Female athletes have been asking Nike to produce a print catalog of its women’s line for some time. What did the marketing executives at the Beavertown, OR-based footwear giant say to themselves in response? “Just do it!”
Beginning in November, the company dropped 900,000 copies of a 56-page Nikewomen catalog to Nike customers and prospects. Though Nike has had a direct marketing division since 1998, when it launched Nike.com, this is its first consumer catalog. In addition to its Website, The company has four stand-alone Nikewomen stores and 13 Niketown stores, along with in-store boutiques at retailers nationwide.
Like the year-old Nikewomen brand, the catalog focuses on footwear and apparel for yoga, running, and fitness training. Prices range from $6 for a pair of reflective socks to $225 for a jacket. The company says that the catalog’s numbers are trending to plan, with an average order value of nearly $200 — 50% higher than it forecasted. About 45% of the orders have come from the Website.
“Expanding our direct retail channels to include direct mail catalogs is the next step to an integrated approach to the women’s business,” says Patrick O’Neill, general manager of Nike.com. “We have an opportunity to fill an awareness gap in a channel that Nike is sorely under penetrated in.” The catalog, Website, and stores “allow us to build deeper relationships with our consumers.” Nikewomen is slated to mail 11 times a year in the U.S. O’Neill says the company has no plans to mail a men’s catalog.
Gathering “low-hanging fruit” Nike.com tapped San Francisco-based Haggin Marketing and Peterborough, NH-based list services firm Millard Group to assist in its direct efforts. While Nike had a list of inhouse names from its Website, it couldn’t mail to them because of its privacy policy. Nike had to change its privacy policy in September so that customers could opt in to receive mailings, says Mike Wychocki, Haggin Marketing’s executive vice president/partner.

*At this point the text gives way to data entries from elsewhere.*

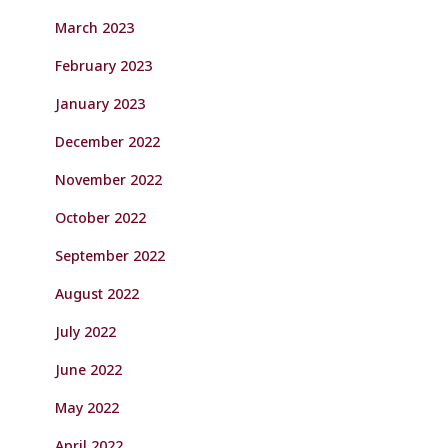
March 2023
February 2023
January 2023
December 2022
November 2022
October 2022
September 2022
August 2022
July 2022
June 2022
May 2022
April 2022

Nike Website customers received e-mails from the company presenting an opt-in catalog request; the company recieved 200,000 opt-in responses to the e-mail in 60 days. Nike also rented lists of female catalog buyers from sports apparel catalogs, or as Wychocki describes it, the “low-hanging fruit.” Database marketing services provider Experian performed modeling and segmentation profiles on the Web purchasers to detect demographic profiles.
“Seeing that this was a launch,” Wychocki says, “we did not have past historical data trends to start building square-inch analysis or product response indexing.” So branding drove decisions on which lines and products to showcase, “rather than a pure catalog return on investment.” Some spreads sell just three items; some pages feature full-bleed photos without copy. But future catalogs may take product density into consideration, Wychocki says.
“The Nike strategy involves more than selling product in a catalog,” notes Andy Russell, president/CEO of New York-based AGA Catalog Marketing and Design. “It’s a brand.” If the company had simply showed spread after spread of products, it wouldn’t be doing the brand justice, he says. And lifestyle shots, such as a photo of a woman running clad in Nike gear, can very effective, Russell adds: “Many times the customer will end up buying the entire running ensemble, not just one item.”